## What you are asked to do:
No pictures in the copy, please: retype all the records exactly.

Records contained in a dataset:
#####
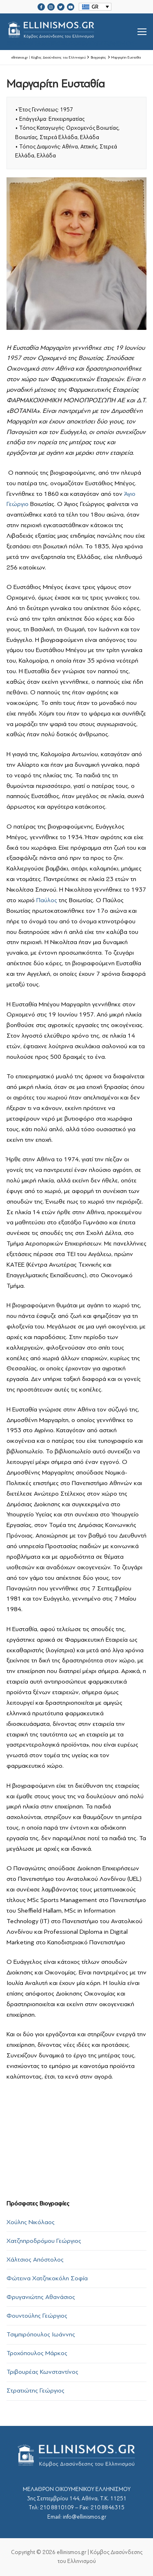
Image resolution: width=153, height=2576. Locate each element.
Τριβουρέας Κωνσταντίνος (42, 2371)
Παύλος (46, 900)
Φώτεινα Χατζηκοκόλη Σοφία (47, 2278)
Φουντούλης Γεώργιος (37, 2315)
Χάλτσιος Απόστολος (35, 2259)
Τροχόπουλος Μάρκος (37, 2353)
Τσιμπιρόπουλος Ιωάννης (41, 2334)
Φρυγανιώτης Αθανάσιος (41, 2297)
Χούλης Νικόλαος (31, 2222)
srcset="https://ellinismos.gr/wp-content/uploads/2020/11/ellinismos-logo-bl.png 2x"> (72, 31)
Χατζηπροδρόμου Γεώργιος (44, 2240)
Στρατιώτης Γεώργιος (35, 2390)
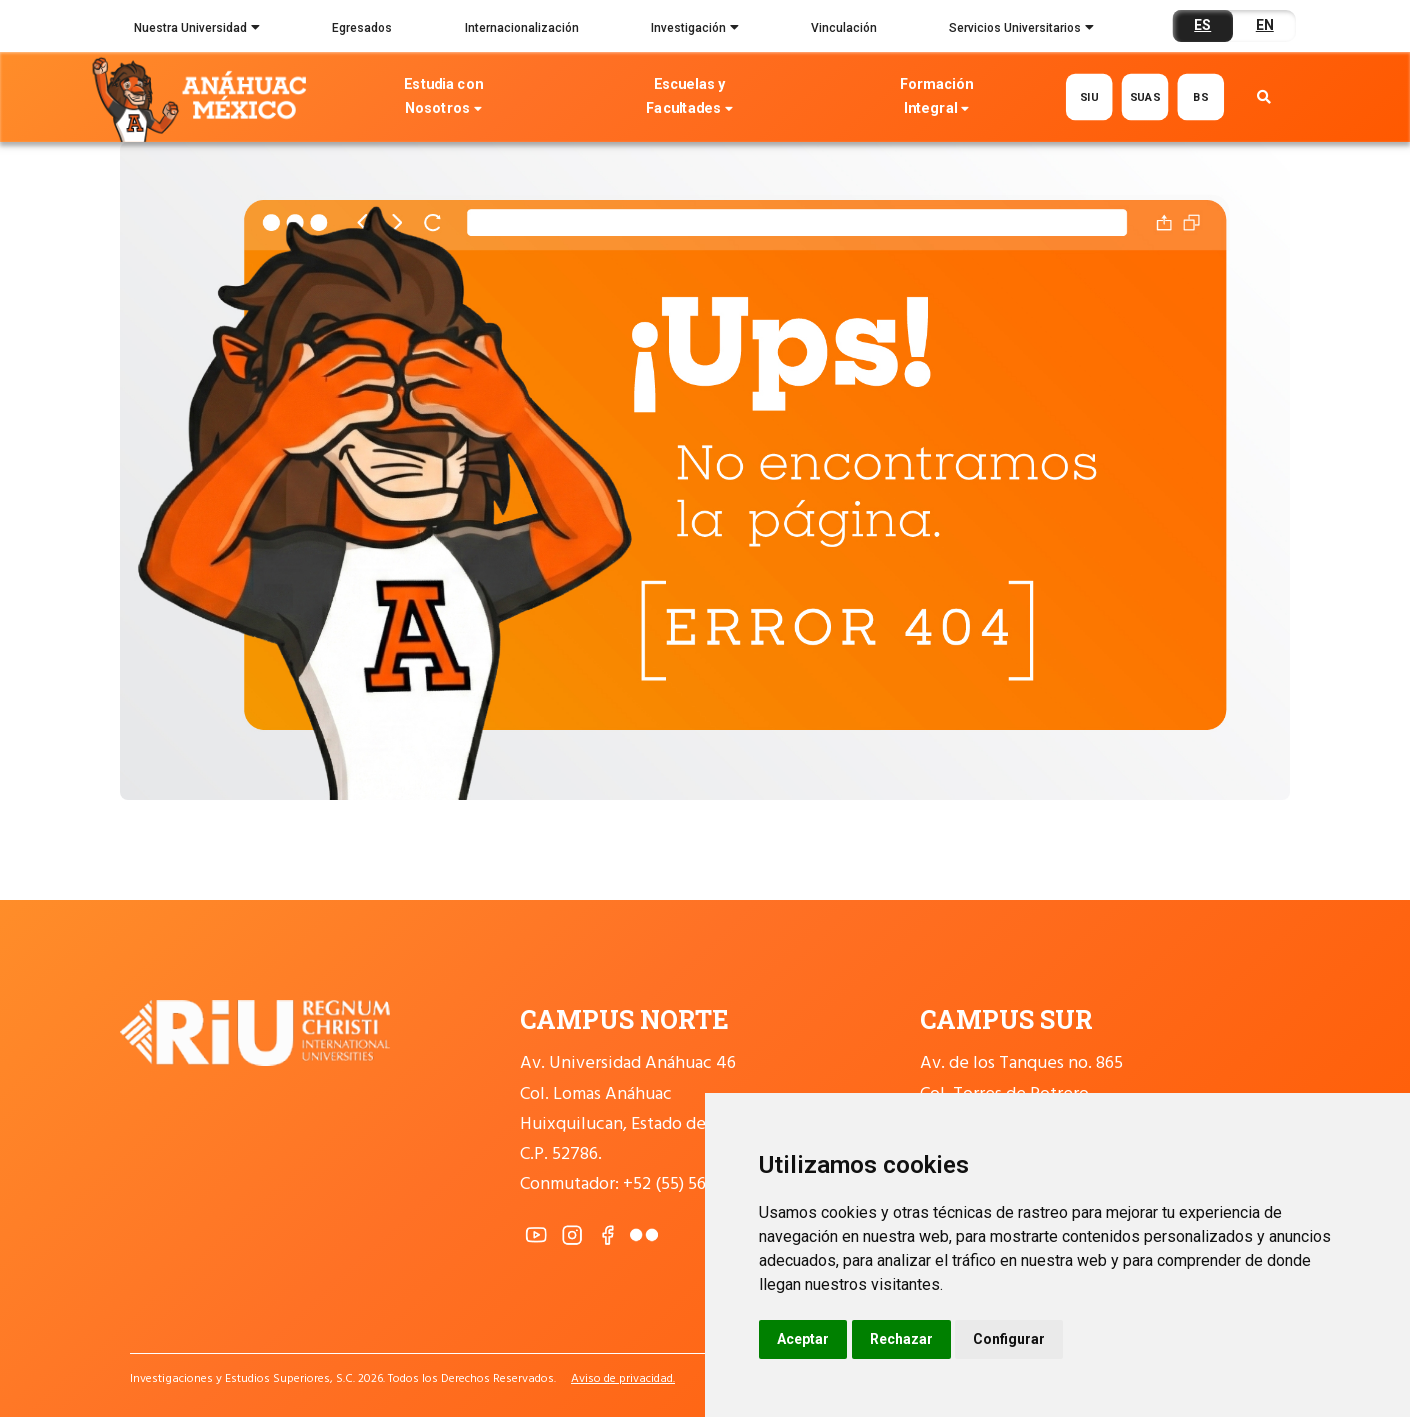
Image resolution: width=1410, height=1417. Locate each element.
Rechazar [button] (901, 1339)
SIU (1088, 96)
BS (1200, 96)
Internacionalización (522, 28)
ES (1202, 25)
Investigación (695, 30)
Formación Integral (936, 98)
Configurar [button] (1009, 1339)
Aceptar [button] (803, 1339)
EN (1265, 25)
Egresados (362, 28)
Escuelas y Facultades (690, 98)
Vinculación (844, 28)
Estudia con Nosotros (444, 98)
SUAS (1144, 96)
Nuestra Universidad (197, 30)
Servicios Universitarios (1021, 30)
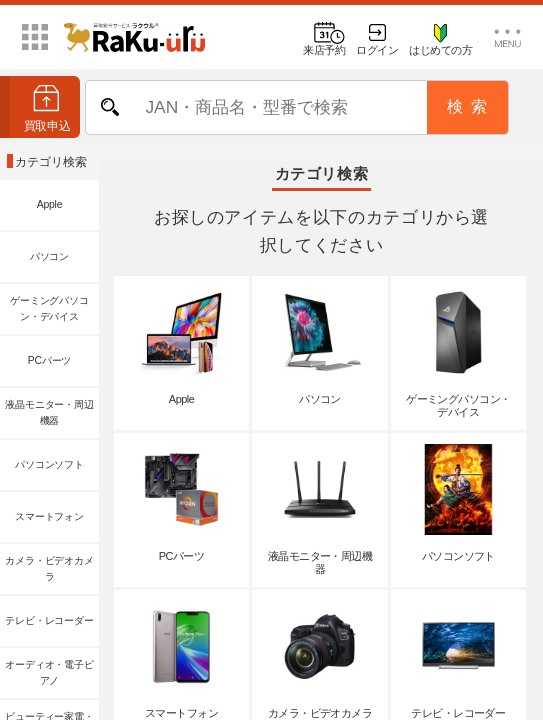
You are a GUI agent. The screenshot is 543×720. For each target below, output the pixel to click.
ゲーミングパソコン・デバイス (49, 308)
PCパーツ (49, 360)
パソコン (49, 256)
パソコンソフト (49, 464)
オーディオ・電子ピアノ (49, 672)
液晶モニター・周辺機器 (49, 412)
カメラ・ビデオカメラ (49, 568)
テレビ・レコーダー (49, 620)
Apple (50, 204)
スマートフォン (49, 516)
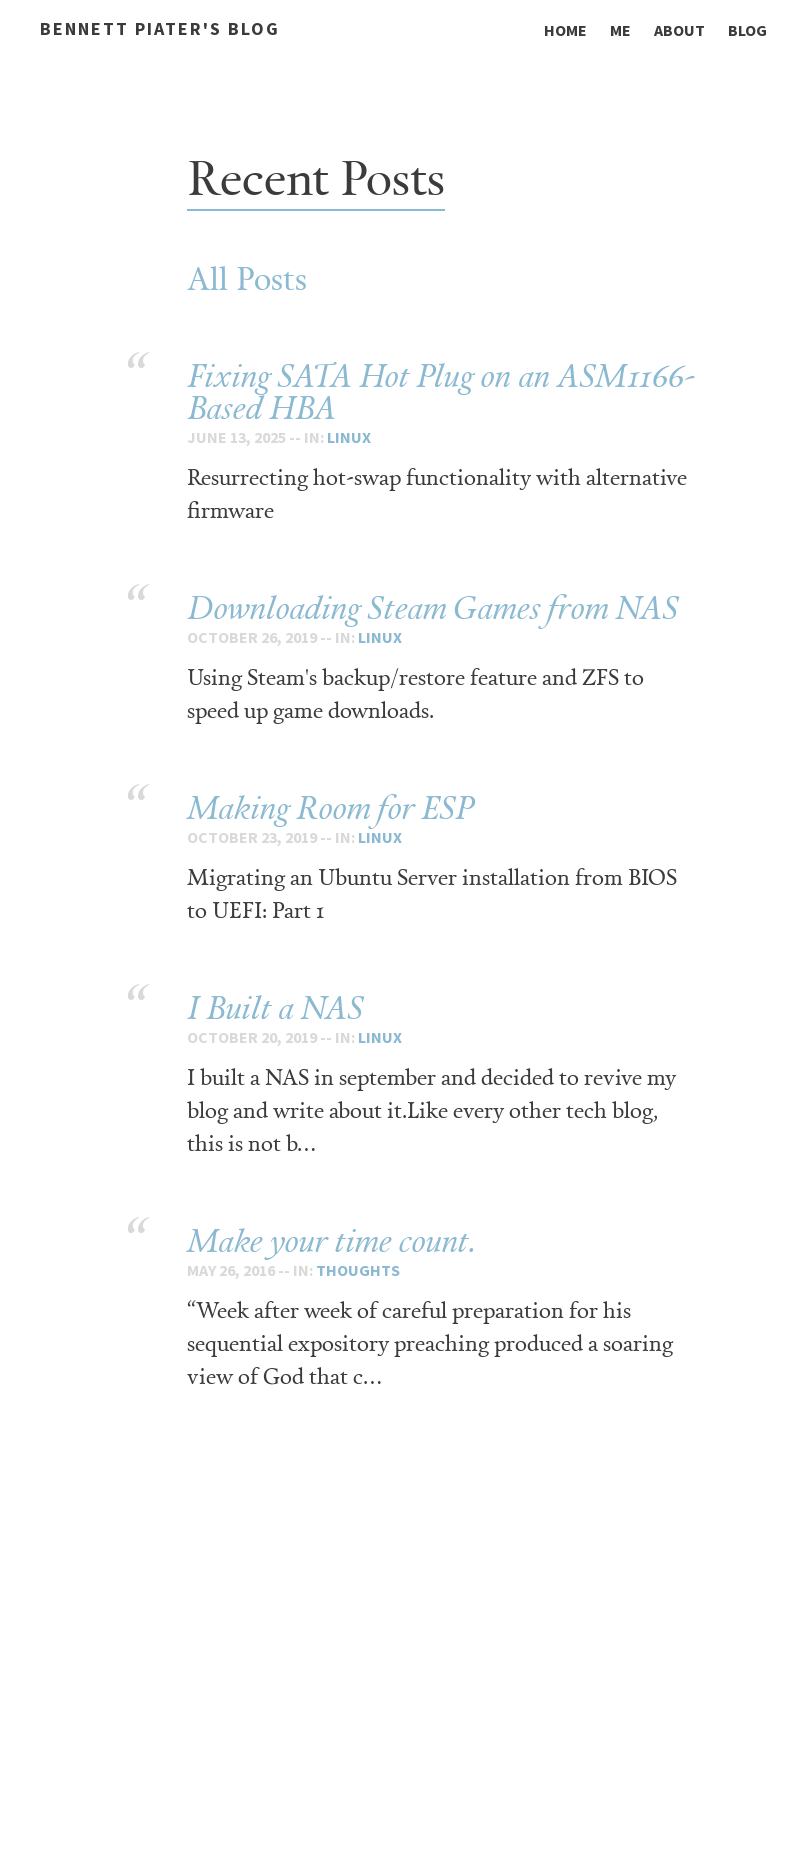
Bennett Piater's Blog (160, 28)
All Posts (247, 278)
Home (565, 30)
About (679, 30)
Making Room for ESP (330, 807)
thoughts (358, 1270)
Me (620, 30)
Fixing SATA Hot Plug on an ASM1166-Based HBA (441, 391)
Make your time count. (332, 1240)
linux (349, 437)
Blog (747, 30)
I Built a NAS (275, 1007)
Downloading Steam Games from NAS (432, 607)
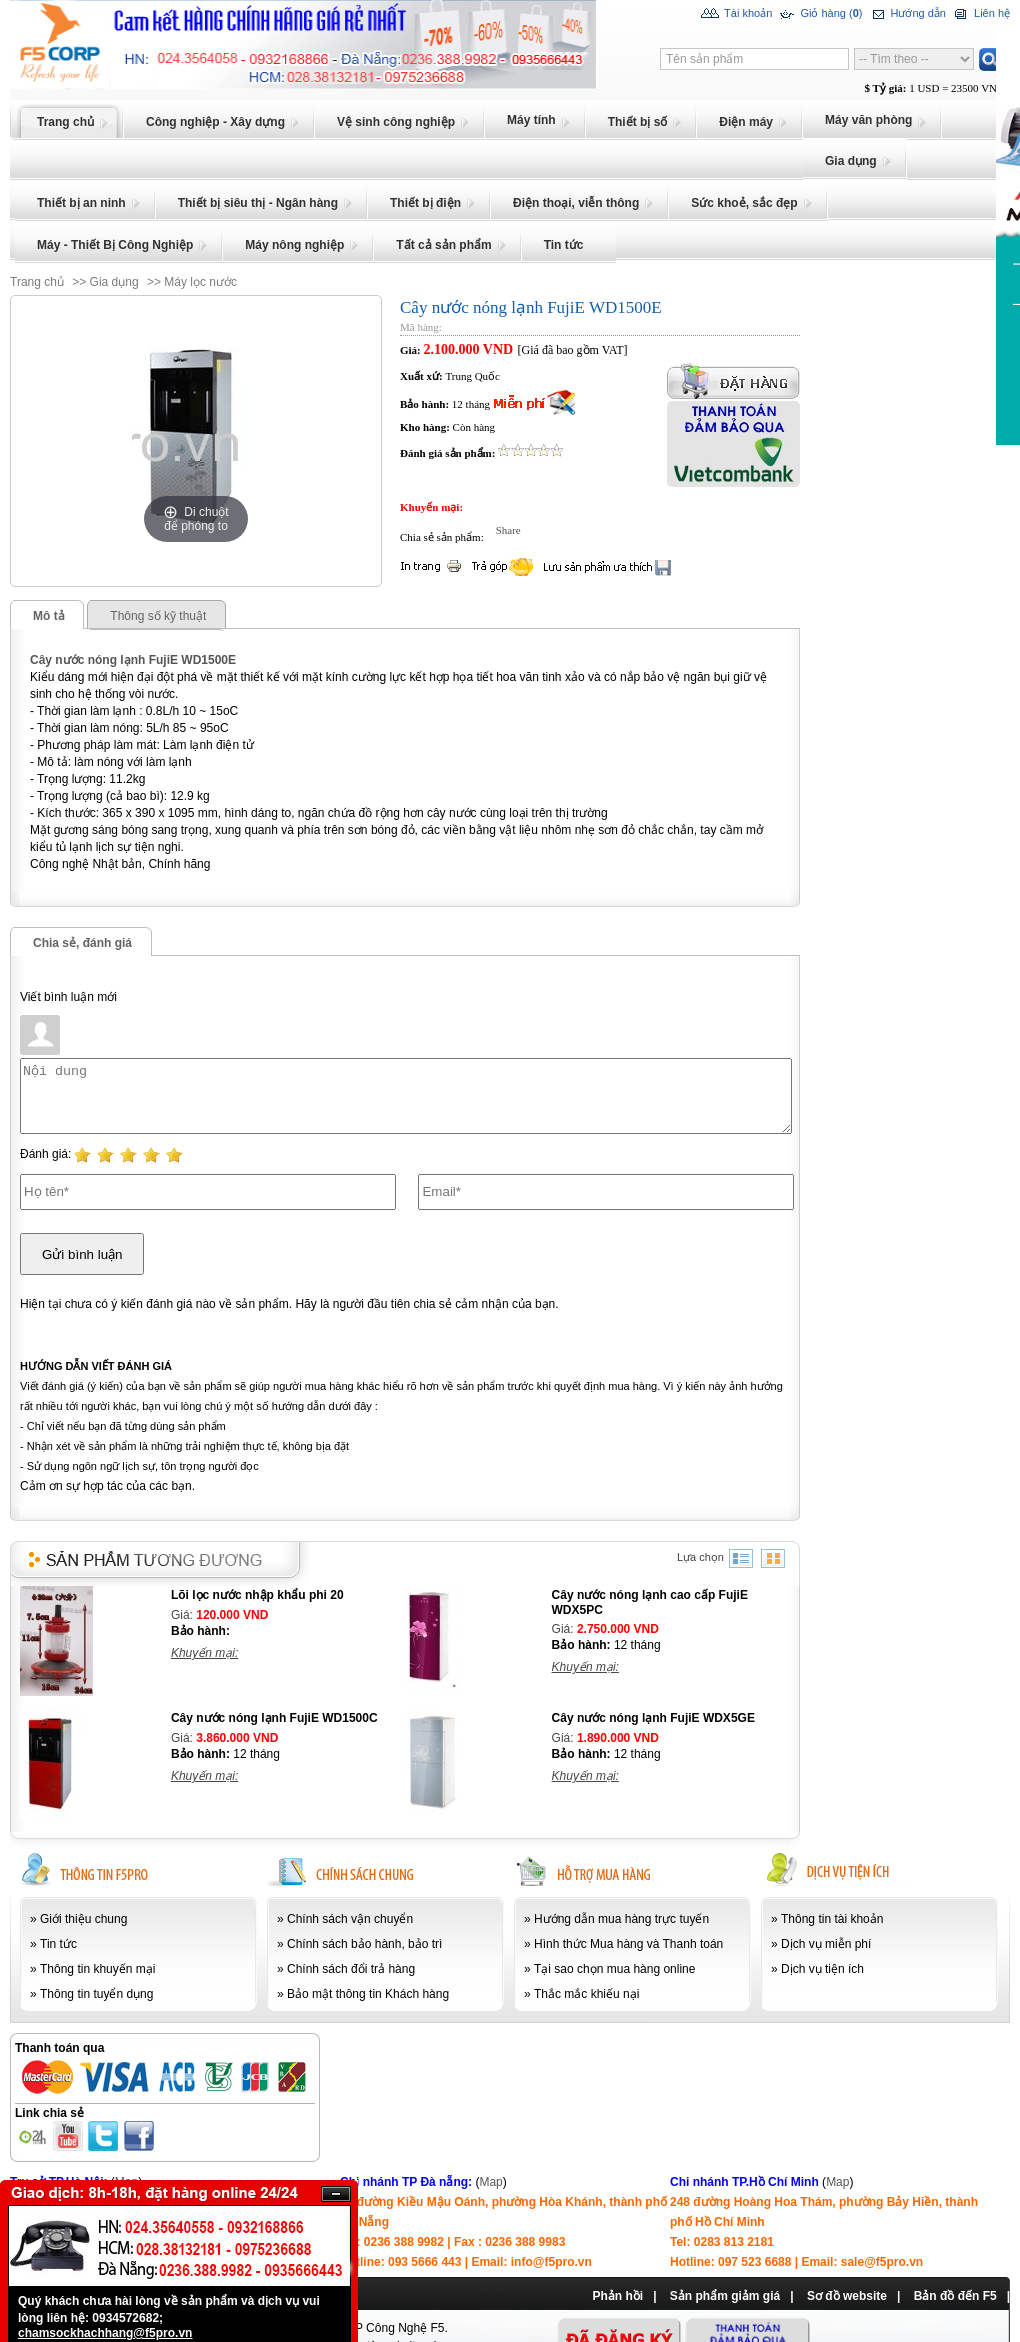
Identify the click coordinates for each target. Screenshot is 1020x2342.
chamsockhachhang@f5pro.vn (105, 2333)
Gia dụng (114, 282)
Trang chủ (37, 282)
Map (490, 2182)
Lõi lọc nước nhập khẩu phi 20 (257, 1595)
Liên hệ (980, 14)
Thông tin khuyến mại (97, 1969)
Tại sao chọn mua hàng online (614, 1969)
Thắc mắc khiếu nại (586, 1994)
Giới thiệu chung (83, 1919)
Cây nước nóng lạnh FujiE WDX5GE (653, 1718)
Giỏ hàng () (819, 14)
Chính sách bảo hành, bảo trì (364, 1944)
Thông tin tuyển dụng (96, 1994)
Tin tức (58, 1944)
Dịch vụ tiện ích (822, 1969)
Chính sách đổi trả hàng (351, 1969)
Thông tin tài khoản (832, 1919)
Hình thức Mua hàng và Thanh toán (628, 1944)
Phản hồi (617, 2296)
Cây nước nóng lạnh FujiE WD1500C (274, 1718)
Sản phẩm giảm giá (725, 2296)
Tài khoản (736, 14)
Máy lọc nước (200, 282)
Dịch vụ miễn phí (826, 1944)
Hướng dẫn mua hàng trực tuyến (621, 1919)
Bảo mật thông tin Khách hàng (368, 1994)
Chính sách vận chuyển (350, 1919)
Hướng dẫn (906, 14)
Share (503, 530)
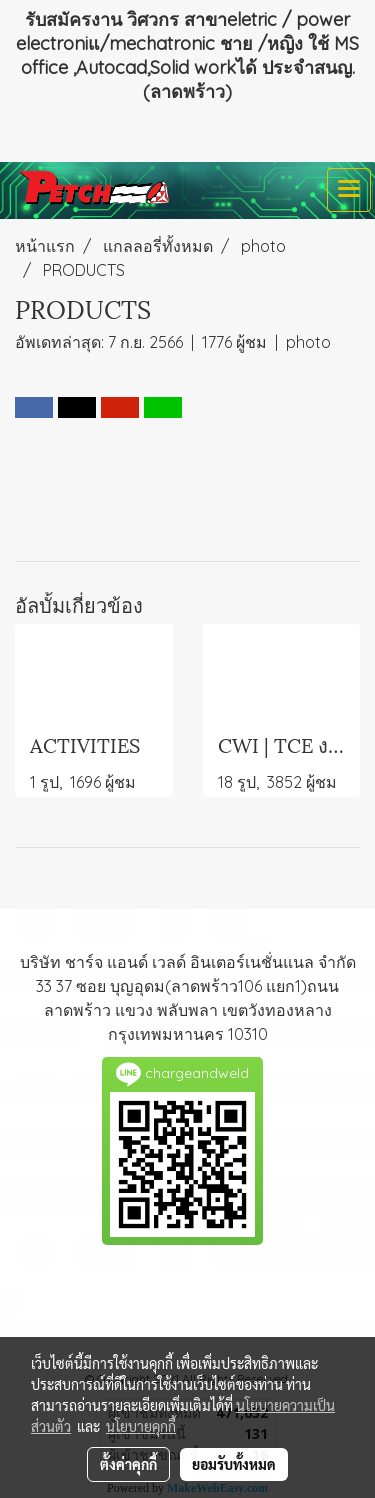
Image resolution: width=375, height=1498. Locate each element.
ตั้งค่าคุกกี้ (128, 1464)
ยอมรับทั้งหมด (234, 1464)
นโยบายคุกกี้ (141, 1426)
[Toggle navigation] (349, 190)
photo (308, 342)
#####
## Solution to this task:
Image resolution: width=153, height=2576. Locate each element.
Τριβουρέας Κωνσταντίνος (42, 2371)
Παύλος (46, 900)
Φώτεινα Χατζηκοκόλη Σοφία (47, 2278)
Φουντούλης Γεώργιος (37, 2315)
Χάλτσιος Απόστολος (35, 2259)
Τροχόπουλος Μάρκος (37, 2353)
Τσιμπιρόπουλος Ιωάννης (41, 2334)
Φρυγανιώτης Αθανάσιος (41, 2297)
Χούλης Νικόλαος (31, 2222)
srcset="https://ellinismos.gr/wp-content/uploads/2020/11/ellinismos-logo-bl.png 2x"> (72, 31)
Χατζηπροδρόμου Γεώργιος (44, 2240)
Στρατιώτης Γεώργιος (35, 2390)
Image resolution: width=1410, height=1417. Locate each element.
Rechazar [button] (901, 1339)
SIU (1088, 96)
BS (1200, 96)
Internacionalización (522, 28)
ES (1202, 25)
Investigación (695, 30)
Formación Integral (936, 98)
Configurar [button] (1009, 1339)
Aceptar [button] (803, 1339)
EN (1265, 25)
Egresados (362, 28)
Escuelas y Facultades (690, 98)
Vinculación (844, 28)
Estudia con Nosotros (444, 98)
SUAS (1144, 96)
Nuestra Universidad (197, 30)
Servicios Universitarios (1021, 30)
You are a GUI agent. The screenshot is 543×720. For each target below, output the pixel to click.
ゲーミングパソコン・デバイス (49, 308)
PCパーツ (49, 360)
パソコン (49, 256)
パソコンソフト (49, 464)
オーディオ・電子ピアノ (49, 672)
液晶モニター・周辺機器 (49, 412)
カメラ・ビデオカメラ (49, 568)
テレビ・レコーダー (49, 620)
Apple (50, 204)
スマートフォン (49, 516)
Bennett Piater's Blog (160, 28)
All Posts (247, 278)
Home (565, 30)
About (679, 30)
Making Room for ESP (330, 807)
thoughts (358, 1270)
Me (620, 30)
Fixing SATA Hot Plug on an ASM1166-Based HBA (441, 391)
Make your time count. (332, 1240)
linux (349, 437)
Blog (747, 30)
I Built a NAS (275, 1007)
Downloading Steam Games from NAS (432, 607)
Identify the click coordinates for each target. Screenshot is 1020x2342.
chamsockhachhang@f5pro.vn (105, 2333)
Gia dụng (114, 282)
Trang chủ (37, 282)
Map (490, 2182)
Lõi lọc nước nhập khẩu phi 20 (257, 1595)
Liên hệ (980, 14)
Thông tin khuyến mại (97, 1969)
Tại sao chọn mua hàng online (614, 1969)
Thắc mắc khiếu nại (586, 1994)
Giới thiệu chung (83, 1919)
Cây nước nóng lạnh FujiE WDX5GE (653, 1718)
Giỏ hàng () (819, 14)
Chính sách bảo hành, bảo trì (364, 1944)
Thông tin tuyển dụng (96, 1994)
Tin tức (58, 1944)
Dịch vụ tiện ích (822, 1969)
Chính sách đổi trả hàng (351, 1969)
Thông tin tài khoản (832, 1919)
Hình thức Mua hàng và Thanh toán (628, 1944)
Phản hồi (617, 2296)
Cây nước nóng lạnh FujiE WD1500C (274, 1718)
Sản phẩm giảm giá (725, 2296)
Tài khoản (736, 14)
Máy lọc nước (200, 282)
Dịch vụ miễn phí (826, 1944)
Hướng dẫn mua hàng trực tuyến (621, 1919)
Bảo mật thông tin Khách hàng (368, 1994)
Chính sách vận chuyển (350, 1919)
Hướng dẫn (906, 14)
Share (503, 530)
Image resolution: width=375, height=1498. Locate each element.
ตั้งค่าคุกกี้ (128, 1464)
ยอมรับทั้งหมด (234, 1464)
นโยบายคุกกี้ (141, 1426)
[Toggle navigation] (349, 190)
photo (308, 342)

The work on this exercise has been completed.